I picked up several books today, including The Graveyard Book. I read the first chapter because I couldn't HELP myself after the first page, and then I patted it lovingly and put it away to savour later. Meanwhile I'm reading Charlaine Harris's Grave Sight (having inadvertently read the second book in this series, Grave Surprise, before this first one). I like this series quite a bit more than the Sookie Stackhouse books, so far. It's a little reminiscent of the early Anita Blake books (you remember? The ones that actually had plots, and dealt with Anita's interesting day job of raising the dead?). Only the protagonist is on a neverending roadtrip, in the manner of Sam and Dean. Only her crappy childhood wasn't as crappy as the Winchester boys' by a long chalk. Crappy like a crappy thing, but at least there were no yellow eyed demons. Mind you, she has that whole endless-motel-rooms-with-Wincestuous-sibling thing going on...only Tolliver's a stepbrother, so it's not going to scare the horses.

(There are, blessedly, far fewer of the tedious descriptions of dull and ugly clothes that characterise the Sookie books. And the cover art is infinitely better - I know that shouldn't matter, but it does. I still find the references to how skinny the protagonist is a little jarring, when it's all in the first person and I know that the author is herself fairly rotund, but I realise that's a bit silly of me. Still, overall I've come to think that Harris is an enjoyable storyteller when she's not distracting me with knit tops or inverted whitetrash snobbery.)


amych - Oct 11, 2008 6:22:13 am PDT #7732 of 28406
Now let us crush something soft and watch it fountain blood. That is a girlish thing to want to do, yes?

The Graveyard Book is just wonderful. And it may be even better when Neil reads it to you.


Fay - Oct 11, 2008 9:36:08 am PDT #7733 of 28406
"Fuck Western ideologically-motivated gender identification!" Sulu gasped, and came.

Mind you, wtf is up with The Graveyard Book having a recommendation from Laurell K Hamilton on the back?

I mean (1), it's a book pitched primarily at younger readers, who, one assumes, are not going to be all that familiar with the throbbing purple pwp prose LKH churns out, and (2) it's surely akin to trying to get people to watch Judy Dench performing on the basis of a positive review from Paris Hilton, in terms of, you know, talent?

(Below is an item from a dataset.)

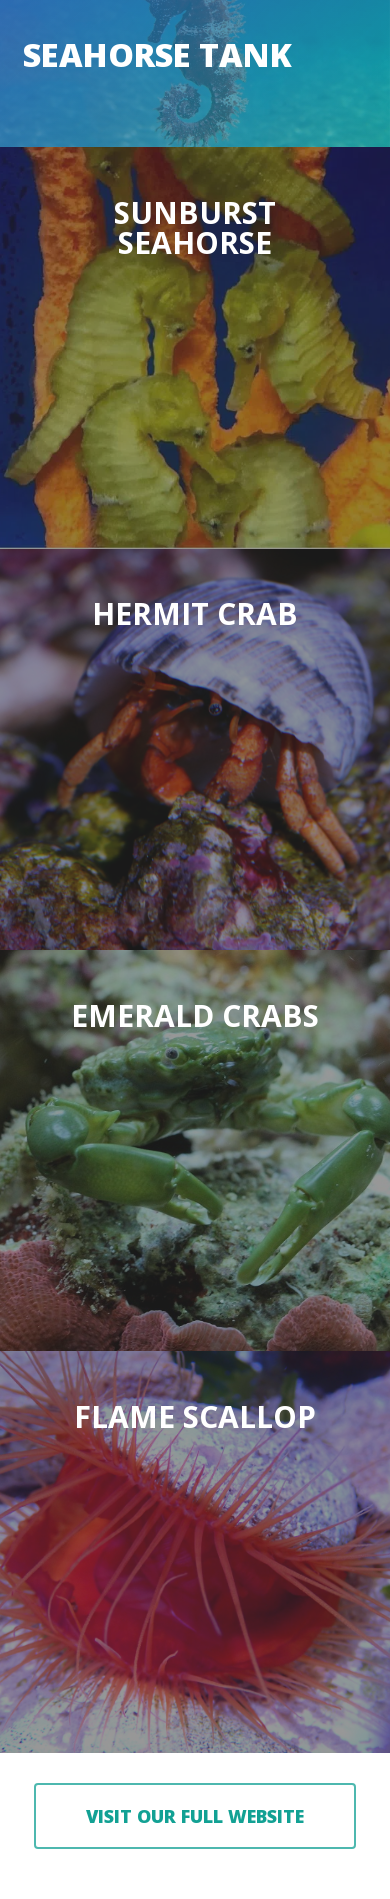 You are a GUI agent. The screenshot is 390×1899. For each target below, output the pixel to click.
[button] (195, 1816)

(Holly Black's rec, otoh, seemed entirely reasonable.)

Have wolfed through Grave Sight and An Ice-Cold Grave, and enjoyed both of them. Am wondering whether to give Harris's Lily Bard mysteries a crack...but the blurb did rather put me off. Hmm. Anyone out there read them?

And on another note entirely, I was struck by how much professional fanfic there is out there, as I perused the shelves of my favourite bookshop. Within a few feet of each other were shelved Mr Darcy's Diary, Rhett Butler's People, Lydia Bennet's Story, Mirror Mirror and Son of a Witch. I rather wanted to pluck all of them off the shelf and bludgeon Lee Goldberg insensible with them.